I'm familiar with %in% generally, and I'm looking for a base R solution, if one exists.
Suppose I want to know whether a particular combination of values from multiple fields in a data frame exists in another data frame. As a work-around, sometimes I concatenate all these values into a single field and match on the custom concatenation, but I'm wondering if there's a way to pass the value combinations to %in% directly.
I'm imagining syntax similar to deduplicating on unique combinations of values across multiple columns, whose syntax works like this, by way of a generic example:
df[!duplicated(df[,c("col1","col2","col3")]),]

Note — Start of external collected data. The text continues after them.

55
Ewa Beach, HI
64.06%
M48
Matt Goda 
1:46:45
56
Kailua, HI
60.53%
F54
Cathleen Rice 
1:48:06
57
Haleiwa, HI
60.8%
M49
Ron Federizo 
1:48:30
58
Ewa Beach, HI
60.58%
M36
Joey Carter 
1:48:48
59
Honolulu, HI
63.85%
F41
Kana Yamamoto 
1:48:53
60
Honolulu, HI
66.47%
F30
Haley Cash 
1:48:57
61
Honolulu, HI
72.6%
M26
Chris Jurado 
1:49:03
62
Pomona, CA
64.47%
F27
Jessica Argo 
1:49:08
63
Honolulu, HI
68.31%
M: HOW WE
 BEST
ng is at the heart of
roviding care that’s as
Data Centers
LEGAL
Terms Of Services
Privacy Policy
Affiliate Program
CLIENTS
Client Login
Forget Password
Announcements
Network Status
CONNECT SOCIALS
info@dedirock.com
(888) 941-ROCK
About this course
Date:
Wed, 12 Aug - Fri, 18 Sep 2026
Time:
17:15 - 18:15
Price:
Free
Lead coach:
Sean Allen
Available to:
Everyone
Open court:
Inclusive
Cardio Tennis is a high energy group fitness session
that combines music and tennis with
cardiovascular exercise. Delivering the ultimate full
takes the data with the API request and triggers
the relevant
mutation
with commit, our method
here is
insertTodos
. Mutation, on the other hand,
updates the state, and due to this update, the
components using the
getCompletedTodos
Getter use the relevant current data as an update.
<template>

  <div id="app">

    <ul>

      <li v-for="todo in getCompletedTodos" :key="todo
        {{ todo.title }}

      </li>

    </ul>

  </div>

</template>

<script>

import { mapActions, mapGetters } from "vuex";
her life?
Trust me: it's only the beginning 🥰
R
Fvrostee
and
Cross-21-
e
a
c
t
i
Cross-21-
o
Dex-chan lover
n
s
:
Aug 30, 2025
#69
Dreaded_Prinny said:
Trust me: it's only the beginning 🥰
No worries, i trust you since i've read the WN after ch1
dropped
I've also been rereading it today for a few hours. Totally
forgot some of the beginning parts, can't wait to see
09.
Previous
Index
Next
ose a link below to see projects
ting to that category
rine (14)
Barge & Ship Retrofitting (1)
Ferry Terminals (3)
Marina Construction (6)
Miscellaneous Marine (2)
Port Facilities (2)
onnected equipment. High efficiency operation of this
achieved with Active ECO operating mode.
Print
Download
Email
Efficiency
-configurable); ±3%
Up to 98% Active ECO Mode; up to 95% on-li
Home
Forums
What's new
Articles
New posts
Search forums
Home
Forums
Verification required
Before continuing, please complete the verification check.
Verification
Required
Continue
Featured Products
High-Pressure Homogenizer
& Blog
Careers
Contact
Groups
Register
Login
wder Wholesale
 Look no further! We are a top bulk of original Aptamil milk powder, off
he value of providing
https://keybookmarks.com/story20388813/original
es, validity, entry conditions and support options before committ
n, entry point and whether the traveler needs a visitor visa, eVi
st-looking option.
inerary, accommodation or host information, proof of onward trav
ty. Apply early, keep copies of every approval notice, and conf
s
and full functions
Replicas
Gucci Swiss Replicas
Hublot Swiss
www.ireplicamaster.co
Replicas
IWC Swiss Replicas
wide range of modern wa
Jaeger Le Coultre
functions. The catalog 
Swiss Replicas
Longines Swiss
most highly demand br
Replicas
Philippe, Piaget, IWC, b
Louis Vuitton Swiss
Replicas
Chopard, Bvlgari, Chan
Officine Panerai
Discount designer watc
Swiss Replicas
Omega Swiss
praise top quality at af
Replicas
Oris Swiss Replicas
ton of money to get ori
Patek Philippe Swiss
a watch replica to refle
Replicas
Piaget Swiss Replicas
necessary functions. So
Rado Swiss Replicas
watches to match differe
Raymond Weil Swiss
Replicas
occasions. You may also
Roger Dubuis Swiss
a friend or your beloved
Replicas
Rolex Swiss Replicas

I was sort of expecting something like this to work, but I see why it doesn't:
df1[df1[,c("col1","col2")] %in% df2[,c("col1","col2")],]
... above, I'm attempting to ask which value pairs in df1 also exist as value pairs in df2.
CodePudding user response:
You can use mapply to create a logical matrix of matches and then use it to subset df1.
Test data.
set.seed(2022)
df1 <- data.frame(col1 = letters[1:10], col2 = 1:10, col3 = 11:20)
df2 <- data.frame(col1 = sample(letters[1:10], 4),
col2 = sample(1:10, 4), col3 = 11:14)
Here I start by putting the columns in a vector, it simplifies the code.
cols <- c("col1", "col2")
(i <- mapply(\(x, y) x %in% y, df1[cols], df2[cols]))
# col1 col2
# [1,] FALSE FALSE
# [2,] FALSE FALSE
# [3,] TRUE FALSE
# [4,] TRUE TRUE
# [5,] FALSE FALSE
# [6,] TRUE TRUE
# [7,] TRUE TRUE
# [8,] FALSE FALSE
# [9,] FALSE TRUE
#[10,] FALSE FALSE
Now subset. The question is not very clear on which of the following is asked for.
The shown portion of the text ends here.